Part of that was the color - the supposed "neutral grey" was always a bit greenish from the first day that Datin delivered the model, and the whole thing did resemble the old green porcelin-and-enamel-metal look of a dentist's exam room from the 1950s or 60s.
 
So now we're deferring to local dumbass reporters who wouldn't know a turbolift from a tribble?

Honestly, you haven't the standing nor have you ever demonstrated the life experience to be taken seriously when calling someone who's gainfully employed as a newspaper reporter a "dumbass."

A more reasonable question would be why "we" should defer to you on any matter of artistic taste whatever.

The guy was observant, and defensiveness on behalf of a fetishistic attachment to a design doesn't do anything to deflect that.
 
So now we're deferring to local dumbass reporters who wouldn't know a turbolift from a tribble?

I'd rather a local reporter know the difference between the mayor and the city manger than a turbolift and a tribble. And since when does not knowing the difference between to arcane pieces of Trek qualify someone as a "dumbass"?

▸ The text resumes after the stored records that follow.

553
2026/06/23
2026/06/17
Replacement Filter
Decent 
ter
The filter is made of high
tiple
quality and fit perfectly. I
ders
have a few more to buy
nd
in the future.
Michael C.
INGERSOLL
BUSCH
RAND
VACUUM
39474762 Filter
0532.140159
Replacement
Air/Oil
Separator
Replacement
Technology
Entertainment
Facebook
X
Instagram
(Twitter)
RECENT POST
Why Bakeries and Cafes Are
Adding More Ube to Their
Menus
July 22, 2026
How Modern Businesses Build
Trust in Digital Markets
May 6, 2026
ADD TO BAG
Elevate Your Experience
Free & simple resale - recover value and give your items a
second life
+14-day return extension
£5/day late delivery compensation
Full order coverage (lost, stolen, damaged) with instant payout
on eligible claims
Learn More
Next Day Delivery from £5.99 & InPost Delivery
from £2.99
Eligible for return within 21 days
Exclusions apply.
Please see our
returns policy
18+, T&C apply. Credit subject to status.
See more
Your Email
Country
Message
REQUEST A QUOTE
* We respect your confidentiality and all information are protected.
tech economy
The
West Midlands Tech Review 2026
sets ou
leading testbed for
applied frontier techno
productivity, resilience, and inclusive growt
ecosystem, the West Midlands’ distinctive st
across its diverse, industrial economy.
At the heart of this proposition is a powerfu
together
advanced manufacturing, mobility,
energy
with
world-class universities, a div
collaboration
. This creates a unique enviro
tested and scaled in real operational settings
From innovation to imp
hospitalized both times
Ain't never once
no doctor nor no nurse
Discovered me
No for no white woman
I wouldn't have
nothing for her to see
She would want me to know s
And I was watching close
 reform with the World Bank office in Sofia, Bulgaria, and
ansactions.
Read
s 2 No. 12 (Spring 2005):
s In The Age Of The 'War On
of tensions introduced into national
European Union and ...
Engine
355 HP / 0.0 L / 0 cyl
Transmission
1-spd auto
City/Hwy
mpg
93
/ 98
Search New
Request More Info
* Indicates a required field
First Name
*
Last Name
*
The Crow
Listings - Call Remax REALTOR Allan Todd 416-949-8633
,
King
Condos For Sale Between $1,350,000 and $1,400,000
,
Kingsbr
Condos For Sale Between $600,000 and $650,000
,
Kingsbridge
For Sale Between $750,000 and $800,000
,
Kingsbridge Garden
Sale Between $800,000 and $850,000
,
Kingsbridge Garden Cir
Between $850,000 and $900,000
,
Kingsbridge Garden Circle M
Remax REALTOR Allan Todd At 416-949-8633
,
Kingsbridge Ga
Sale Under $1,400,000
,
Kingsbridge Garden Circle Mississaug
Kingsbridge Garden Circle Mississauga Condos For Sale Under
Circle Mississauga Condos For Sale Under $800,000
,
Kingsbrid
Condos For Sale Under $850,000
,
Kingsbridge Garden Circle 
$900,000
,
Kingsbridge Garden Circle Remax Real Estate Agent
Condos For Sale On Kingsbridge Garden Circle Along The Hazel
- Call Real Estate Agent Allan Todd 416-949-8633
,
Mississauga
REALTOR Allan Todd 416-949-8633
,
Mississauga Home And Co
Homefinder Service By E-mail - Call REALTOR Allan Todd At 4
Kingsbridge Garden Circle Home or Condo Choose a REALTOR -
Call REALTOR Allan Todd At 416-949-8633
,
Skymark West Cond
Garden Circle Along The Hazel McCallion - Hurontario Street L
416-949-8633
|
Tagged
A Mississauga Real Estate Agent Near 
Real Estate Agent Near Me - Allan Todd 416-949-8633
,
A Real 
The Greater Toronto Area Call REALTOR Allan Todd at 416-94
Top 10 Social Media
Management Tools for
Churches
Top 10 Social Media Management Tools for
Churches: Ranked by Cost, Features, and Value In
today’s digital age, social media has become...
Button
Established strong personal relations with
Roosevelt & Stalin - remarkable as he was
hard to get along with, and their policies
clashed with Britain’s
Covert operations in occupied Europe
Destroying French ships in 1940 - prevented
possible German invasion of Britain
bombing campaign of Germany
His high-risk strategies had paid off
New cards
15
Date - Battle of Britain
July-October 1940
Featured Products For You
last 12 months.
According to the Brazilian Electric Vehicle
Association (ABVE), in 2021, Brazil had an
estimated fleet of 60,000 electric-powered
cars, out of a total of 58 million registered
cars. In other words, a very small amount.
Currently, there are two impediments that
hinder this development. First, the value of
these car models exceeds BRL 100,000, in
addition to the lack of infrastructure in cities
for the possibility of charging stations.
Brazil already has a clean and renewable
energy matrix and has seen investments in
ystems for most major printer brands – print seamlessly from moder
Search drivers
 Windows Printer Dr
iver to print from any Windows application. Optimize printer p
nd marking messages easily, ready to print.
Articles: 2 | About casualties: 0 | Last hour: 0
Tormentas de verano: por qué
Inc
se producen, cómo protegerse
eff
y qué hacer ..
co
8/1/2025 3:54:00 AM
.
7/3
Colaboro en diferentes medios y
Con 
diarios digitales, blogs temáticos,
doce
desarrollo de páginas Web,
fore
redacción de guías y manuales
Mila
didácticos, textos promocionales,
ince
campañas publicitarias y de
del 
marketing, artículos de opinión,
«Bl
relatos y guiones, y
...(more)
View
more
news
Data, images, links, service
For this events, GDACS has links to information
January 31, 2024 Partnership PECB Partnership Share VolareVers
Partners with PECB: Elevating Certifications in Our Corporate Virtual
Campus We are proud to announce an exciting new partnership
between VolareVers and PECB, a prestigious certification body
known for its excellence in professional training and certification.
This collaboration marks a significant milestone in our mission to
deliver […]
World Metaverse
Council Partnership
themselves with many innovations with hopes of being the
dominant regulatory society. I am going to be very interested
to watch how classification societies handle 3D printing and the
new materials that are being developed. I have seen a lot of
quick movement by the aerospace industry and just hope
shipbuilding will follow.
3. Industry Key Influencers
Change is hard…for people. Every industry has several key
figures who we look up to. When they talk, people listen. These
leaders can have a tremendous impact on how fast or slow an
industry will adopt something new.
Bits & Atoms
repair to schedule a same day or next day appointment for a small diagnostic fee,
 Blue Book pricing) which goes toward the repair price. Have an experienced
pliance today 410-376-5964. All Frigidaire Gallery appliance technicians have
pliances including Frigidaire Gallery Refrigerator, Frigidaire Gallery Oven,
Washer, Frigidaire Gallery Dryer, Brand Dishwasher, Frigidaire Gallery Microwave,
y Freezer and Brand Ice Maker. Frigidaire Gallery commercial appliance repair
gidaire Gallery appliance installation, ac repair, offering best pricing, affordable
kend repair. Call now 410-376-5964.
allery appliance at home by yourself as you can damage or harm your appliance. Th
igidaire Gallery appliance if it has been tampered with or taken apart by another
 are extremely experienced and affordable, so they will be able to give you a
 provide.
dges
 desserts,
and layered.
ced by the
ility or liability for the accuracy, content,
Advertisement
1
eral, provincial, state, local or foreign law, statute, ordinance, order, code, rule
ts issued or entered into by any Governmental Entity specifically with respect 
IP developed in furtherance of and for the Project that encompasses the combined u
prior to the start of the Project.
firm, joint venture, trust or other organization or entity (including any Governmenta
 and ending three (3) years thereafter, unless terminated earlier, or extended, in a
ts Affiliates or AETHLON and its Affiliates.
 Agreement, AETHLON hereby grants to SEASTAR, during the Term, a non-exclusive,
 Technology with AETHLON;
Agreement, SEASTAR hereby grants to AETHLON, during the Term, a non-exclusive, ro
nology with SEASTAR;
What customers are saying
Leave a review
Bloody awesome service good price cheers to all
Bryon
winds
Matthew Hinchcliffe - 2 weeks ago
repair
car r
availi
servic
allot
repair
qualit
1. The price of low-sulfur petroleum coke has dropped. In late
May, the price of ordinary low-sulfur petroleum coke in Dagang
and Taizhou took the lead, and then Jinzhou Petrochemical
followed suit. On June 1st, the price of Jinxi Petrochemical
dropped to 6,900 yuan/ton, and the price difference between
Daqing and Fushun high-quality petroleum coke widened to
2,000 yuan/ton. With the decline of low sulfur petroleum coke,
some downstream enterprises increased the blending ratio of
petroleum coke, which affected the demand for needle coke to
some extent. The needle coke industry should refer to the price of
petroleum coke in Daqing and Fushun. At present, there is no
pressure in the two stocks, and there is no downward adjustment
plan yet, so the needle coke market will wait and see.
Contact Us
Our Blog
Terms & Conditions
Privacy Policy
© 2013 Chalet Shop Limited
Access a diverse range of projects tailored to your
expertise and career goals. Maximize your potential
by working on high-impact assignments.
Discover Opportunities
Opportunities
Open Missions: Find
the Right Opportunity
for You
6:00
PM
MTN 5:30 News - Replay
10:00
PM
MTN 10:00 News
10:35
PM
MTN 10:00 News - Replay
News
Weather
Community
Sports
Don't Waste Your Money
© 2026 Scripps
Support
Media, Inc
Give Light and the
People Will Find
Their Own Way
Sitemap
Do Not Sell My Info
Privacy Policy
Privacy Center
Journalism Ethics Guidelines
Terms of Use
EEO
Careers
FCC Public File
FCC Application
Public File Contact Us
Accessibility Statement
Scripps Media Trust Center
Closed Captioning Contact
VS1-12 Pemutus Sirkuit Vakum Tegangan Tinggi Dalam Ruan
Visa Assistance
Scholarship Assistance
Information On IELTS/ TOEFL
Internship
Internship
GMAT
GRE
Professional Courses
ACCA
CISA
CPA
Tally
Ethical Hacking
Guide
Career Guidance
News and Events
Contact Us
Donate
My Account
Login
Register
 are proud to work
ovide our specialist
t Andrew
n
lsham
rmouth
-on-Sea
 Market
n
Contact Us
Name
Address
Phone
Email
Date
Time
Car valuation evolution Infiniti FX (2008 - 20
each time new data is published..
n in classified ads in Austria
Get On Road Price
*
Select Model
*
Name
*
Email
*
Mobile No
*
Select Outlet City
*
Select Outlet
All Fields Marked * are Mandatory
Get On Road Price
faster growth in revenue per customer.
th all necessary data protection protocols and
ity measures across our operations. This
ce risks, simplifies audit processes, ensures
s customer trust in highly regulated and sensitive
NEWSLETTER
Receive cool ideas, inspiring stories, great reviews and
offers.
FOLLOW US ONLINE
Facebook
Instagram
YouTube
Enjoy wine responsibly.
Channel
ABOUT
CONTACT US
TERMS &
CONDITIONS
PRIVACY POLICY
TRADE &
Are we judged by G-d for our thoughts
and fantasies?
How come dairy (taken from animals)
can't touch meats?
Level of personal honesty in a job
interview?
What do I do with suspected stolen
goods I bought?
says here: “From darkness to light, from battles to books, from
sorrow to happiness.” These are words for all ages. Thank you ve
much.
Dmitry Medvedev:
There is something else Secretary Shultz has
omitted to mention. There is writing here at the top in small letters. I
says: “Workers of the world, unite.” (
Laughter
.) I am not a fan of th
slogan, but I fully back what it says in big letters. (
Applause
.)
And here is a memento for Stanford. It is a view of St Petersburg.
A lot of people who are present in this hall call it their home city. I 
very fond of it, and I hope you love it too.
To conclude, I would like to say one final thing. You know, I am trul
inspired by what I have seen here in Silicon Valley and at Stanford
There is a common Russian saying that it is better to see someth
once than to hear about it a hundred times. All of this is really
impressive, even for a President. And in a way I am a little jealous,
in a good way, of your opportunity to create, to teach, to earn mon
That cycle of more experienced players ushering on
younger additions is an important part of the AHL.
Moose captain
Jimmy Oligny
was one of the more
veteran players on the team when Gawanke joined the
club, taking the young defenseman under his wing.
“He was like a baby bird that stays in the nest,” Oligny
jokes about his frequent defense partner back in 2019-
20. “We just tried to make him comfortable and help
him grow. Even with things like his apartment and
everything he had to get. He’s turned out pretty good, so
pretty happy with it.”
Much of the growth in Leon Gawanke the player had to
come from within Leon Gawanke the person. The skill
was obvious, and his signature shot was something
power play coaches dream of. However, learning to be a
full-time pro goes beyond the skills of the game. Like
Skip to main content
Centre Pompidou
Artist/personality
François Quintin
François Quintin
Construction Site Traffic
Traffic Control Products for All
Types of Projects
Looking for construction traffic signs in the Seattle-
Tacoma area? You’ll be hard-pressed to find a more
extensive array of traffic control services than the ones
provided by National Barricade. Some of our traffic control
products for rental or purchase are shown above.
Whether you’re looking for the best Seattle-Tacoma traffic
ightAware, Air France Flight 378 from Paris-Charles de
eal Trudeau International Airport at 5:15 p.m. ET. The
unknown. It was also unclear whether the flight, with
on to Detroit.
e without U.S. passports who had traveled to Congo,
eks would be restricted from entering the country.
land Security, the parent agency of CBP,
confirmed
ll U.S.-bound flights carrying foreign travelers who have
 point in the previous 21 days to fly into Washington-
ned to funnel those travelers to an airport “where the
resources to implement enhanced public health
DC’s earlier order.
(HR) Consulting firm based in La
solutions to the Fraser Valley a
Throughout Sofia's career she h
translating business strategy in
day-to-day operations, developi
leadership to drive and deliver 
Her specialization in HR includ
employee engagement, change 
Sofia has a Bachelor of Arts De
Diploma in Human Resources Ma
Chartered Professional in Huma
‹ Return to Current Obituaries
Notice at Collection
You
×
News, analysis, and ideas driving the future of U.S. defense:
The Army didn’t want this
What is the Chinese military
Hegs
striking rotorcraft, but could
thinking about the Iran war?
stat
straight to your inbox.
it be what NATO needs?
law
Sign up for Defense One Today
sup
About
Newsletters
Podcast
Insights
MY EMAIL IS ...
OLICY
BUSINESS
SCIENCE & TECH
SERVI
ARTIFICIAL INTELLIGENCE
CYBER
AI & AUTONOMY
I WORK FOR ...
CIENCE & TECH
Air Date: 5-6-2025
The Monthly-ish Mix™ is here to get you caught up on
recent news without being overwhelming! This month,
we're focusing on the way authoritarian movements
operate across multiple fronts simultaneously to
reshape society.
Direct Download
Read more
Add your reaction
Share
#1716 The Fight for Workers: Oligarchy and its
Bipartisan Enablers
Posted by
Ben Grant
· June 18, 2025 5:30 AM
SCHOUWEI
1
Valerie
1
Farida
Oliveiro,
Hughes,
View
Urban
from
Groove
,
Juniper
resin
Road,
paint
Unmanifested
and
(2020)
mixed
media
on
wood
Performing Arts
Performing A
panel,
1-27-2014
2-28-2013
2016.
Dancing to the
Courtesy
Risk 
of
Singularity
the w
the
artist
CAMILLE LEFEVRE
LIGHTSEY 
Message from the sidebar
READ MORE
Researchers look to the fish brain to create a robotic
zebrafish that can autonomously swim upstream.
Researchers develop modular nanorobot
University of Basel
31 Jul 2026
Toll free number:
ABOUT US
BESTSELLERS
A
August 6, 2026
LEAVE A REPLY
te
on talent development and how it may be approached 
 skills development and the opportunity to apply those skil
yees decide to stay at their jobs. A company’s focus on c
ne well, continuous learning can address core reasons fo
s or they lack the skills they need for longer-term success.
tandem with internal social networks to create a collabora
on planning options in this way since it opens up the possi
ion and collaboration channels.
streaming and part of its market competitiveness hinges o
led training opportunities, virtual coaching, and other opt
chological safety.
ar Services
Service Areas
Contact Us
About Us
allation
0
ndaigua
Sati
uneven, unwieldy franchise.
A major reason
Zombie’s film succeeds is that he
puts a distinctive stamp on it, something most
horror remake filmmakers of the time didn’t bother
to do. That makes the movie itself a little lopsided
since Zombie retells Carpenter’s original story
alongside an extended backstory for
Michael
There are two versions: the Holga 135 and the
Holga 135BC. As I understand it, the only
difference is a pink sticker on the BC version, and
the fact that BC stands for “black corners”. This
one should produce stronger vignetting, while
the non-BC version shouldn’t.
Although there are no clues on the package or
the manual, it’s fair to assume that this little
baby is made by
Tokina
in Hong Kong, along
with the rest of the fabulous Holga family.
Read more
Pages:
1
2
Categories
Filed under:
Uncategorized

Once again, hyperbole at its worst.
 
So who died and made you the arbiter of this stuff?

The same could be asked of you.

Exactly so. All this reporter had to say in order to be labeled a "dumbass" was to make a flippant observation about an effects miniature. That's peanuts to the kind of generalized pronouncements that come down from some trufans about designs and decisions that they don't personally agree with. And that's been the daily norm around here ever since Paramount decided that maybe Star Trek might not have failed beyond all redemption and decided to spend a whole lot of money and let people who know something about making post-1985-era movies give it a go.

If I had a dollar for every time some "dumbass" has declared that "Abrams and his people don't know what they're doing" simply because the filmmakers have done something that a poster doesn't like, I could make an episode of TOS.